Sources thermogéniques
Exploitation de combustibles fossiles
Les énergies fossiles constituent une source importante du méthane avec environ 75 Tg/an émis dans l’atmosphère lors de l’extraction, du stockage, du traitement et du transport des combustibles. Du méthane peut également être émis lors de combustion incomplète. Historiquement, la source anthropique de CH4 la plus importante était l’exploitation du charbon, formé lors de processus géologiques très longs. Lorsque sa concentration atteint 5 à 15%, le CH 4 est facilement inflammable. Pour pallier ce risque, les mines sont généralement ventilées. Cependant, ces ouvertures entraînent des échappements continus de méthane et contribuent à augmenter les émissions provenant des énergies fossiles. Par ailleurs, des études récentes ont mis en évidence le fait que l’exploitation de gaz de schiste aurait un impact écologique encore plus important que le charbon [Tollefson, 2012, Tollefson, 2013]. Par exemple, selon une étude de [Allen et al., 2013], la production de gaz de schiste aux États-Unis émettait 2,3 Tg/an de méthane au début de la décennie. De plus, l’utilisation de véhicules fonctionnant au gaz naturel contribuerait également à augmenter les émissions de CH4 . En effet, l’utilisation de tels véhicules a été multipliée par 44 en Chine entre 2002 et 2012 et on estime ces émissions à 0.037 Gg/an en 2010 à partir de campagnes de terrains [Pan et al.,2014]. Par ailleurs, cette étude estime également ces émissions à 207 Gg/an à l’horizon 2020. , l’importance relative de ces émissions est passée de 2 à 28% du budget mondial de méthane [Pan et al.,2014].
Sources géologiques
Le méthane géologique est la source naturelle du méthane fossile. Il constitue la deuxième source naturelle la plus importante après les zones humides.
D’une part, il est produit par une activité géologique ancienne dans les roches sédimentaires peu profondes et sous des conditions de faible température.
D’autre part, il est produit par des processus thermogéniques dans des roches plus profondes et sous des conditions de haute température.
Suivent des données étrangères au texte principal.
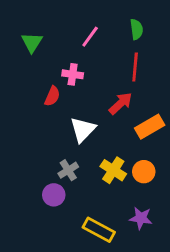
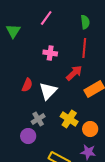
pink line: (90, 37) -> (46, 18), moved
pink cross: (73, 74) -> (50, 53), moved
red semicircle: (52, 96) -> (27, 85), moved
orange circle: (144, 172) -> (90, 129), moved

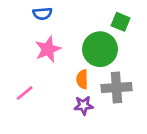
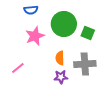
green square: (121, 22) -> (88, 33), moved
green circle: (100, 49) -> (64, 24), moved

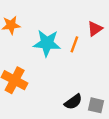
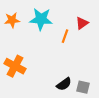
cyan star: (47, 43) -> (41, 19), moved

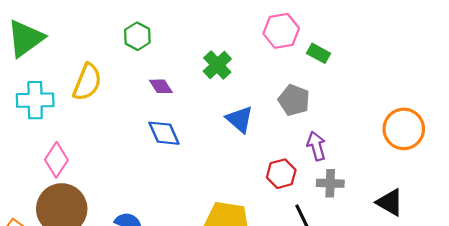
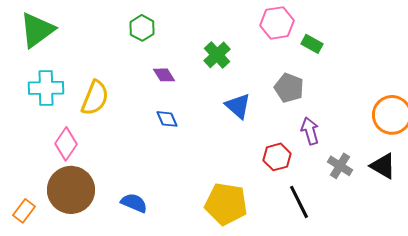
yellow semicircle: (87, 82) -> (95, 98), moved
blue diamond: (164, 133) -> (167, 119), size x0.7
gray cross: (330, 183) -> (340, 166), moved, turned 30
black triangle: (390, 202) -> (383, 166), moved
Il est relâché dans l’atmosphère par des failles actives et des roches fracturées après migration menée par des gradients de pression ou de densité. Cette remontée d’eau et de gaz forme en surface des cônes sédimentaires et est reponsable de 5 à 10 Tg/an d’émissions mondiales de méthane [Etiope and Milkov, 2004]. On estime les émissions mondiales provenant de l’ensemble des sources géologiques entre 33 et 75 Tg/an [Kirschke et al., 2013].
Sources pyrogéniques
Les feux de biomasse englobent les feux initiés par l’action de l’homme mais également ceux initiés par le rayonnement solaire en cas de forte sécheresse.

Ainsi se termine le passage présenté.